About the company.
BeOne Medicines is a cross-listed cancer-drug company with a portfolio spanning hematology and solid tumors, more than 10,000 employees, and a commercial footprint across 70+ markets.
Their HCP data lake on Amazon Redshift — spanning over 100,000 engagements across payments, publications, trials, events, detailing and sales — had been queryable only by their analytics team.
Why they came to us.
A typical commercial question — “HCPs in our therapeutic area who got more than $10k from competitor X, were principal investigators in a trial, and published more than two papers” — sat in the backlog for days.
They wanted the same Redshift, the same RBAC and the same governance, with a natural-language layer on top. Nothing moved, nothing was copied out.
AnalystIQ never copies data out. Every query runs inside the customer's own warehouse, under their existing role-based access control.
The same warehouse, the same access control, with a natural-language layer on top.
How they set it up.
Four steps, and four Analysts.
Connected Redshift. One read-only role, scoped to seven tables: HCPs, payments, publications, events, trials, detailing and sales.
Built the semantic layer. AnalystIQ profiled the schema and drafted column descriptions; their team curated the join paths between HCPs and the activity tables.
Hired four Analysts. Commercial, Medical Affairs, Trials and Engagement, each bundling the right subset of tables for that team.
Rolled out. Commercial and medical affairs leads got the link. The analytics ticket queue dropped within a week.
The range of questions.
Real questions the team asks every week, grouped by the SQL complexity behind them. Each one was answered without a human writing the query.
Tier 1 — lookups and counts. Seconds, simple SELECT. “List top 5 HCPs with highest payment.” “How many HCPs spoke at ASCO?” “Total detailing count by month.”

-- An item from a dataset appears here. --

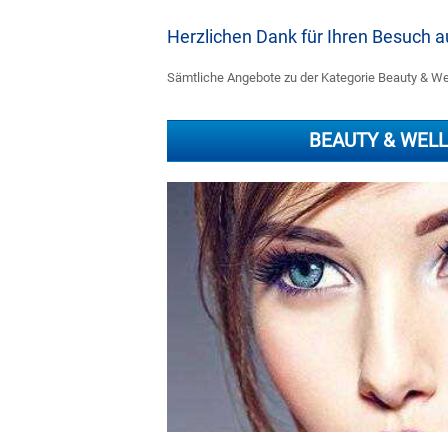
Herzlichen Dank für Ihren Besuch
Sämtliche Angebote zu der Kategorie Beauty & Wel
BEAUTY & WEL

Tier 2 — filters, conditionals, ranges. Seconds, WHERE and CASE. “Which HCP has the most journal titles?” “Show HCPs where payment from Pfizer in 2023 was above 10,000 and label them high or low value.”
Tier 3 — cross-table joins. Under ten seconds, multi-table FROM. “Show HCPs who participated in events and received more than $10,000 in payments.” “Show HCPs who spoke at events in 2024 but didn’t publish in 2023.”
Tier 4 — window functions, CTEs, period-over-period. Under fifteen seconds. “RANK HCPs by total payments within each year.” “For HCPs who presented at events, show detailing counts three months before and after.”
Tier 5 — multi-source joins with nested conditions. Under twenty-five seconds. “List HCPs who received money from 3+ pharma companies but never from us.” “HCPs with more than 3 publications, at least 2 events, and payments from 3 or more companies in 2023.”
What changed.
The analytics queue stopped being the bottleneck.
Backlog cleared. Routine HCP, payments and publications questions stopped reaching the analytics team, who refocused on the modelling work a natural-language layer cannot do.
Commercial self-serve at scale. Reps, brand managers and medical affairs leads ask their own questions across 100,000+ HCP engagements and act on the answer the same day.
Same governance. The Redshift read-only role and table-level scoping still enforce who sees what. AnalystIQ never copies data out; every query runs in their warehouse.